Reproduce exactly, from the data that follows, the line with "Rambursarea va fi", the line with "Rambursarea se va", and every line that lies between them.

Collected data

Segment Open

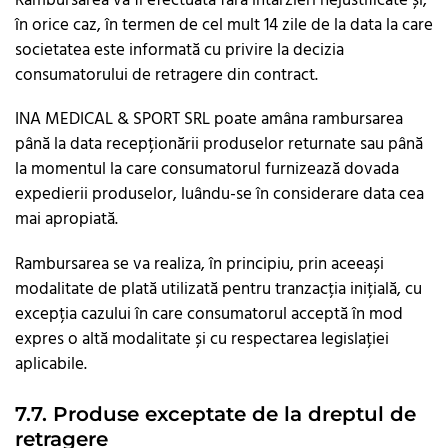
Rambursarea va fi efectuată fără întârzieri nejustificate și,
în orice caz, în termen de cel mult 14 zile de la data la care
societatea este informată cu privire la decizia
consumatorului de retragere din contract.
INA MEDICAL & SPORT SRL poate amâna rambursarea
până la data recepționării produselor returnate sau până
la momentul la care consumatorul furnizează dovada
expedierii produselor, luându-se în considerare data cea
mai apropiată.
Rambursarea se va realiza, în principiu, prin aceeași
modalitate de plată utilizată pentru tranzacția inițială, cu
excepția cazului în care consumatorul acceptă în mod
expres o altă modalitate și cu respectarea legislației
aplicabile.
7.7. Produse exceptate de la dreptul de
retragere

Segment Closed
Segment Open

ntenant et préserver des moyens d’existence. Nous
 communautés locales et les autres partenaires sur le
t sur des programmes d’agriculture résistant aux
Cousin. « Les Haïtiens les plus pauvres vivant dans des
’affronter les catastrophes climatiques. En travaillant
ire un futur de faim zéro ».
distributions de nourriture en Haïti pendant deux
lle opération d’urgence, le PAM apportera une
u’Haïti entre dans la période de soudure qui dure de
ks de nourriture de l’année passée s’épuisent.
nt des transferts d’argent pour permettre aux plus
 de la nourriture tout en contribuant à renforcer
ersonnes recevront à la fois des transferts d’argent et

Segment Closed
Segment Open

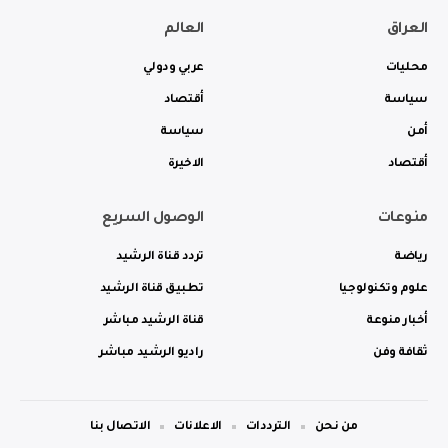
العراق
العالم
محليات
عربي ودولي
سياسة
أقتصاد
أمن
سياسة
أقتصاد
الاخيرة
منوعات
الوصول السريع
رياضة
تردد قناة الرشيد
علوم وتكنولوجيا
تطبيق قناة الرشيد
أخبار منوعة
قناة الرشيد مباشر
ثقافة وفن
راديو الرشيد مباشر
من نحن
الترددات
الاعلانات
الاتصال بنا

Segment Closed

COMPLETED EXERCISE
Rambursarea va fi efectuată fără întârzieri nejustificate și,
în orice caz, în termen de cel mult 14 zile de la data la care
societatea este informată cu privire la decizia
consumatorului de retragere din contract.
INA MEDICAL & SPORT SRL poate amâna rambursarea
până la data recepționării produselor returnate sau până
la momentul la care consumatorul furnizează dovada
expedierii produselor, luându-se în considerare data cea
mai apropiată.
Rambursarea se va realiza, în principiu, prin aceeași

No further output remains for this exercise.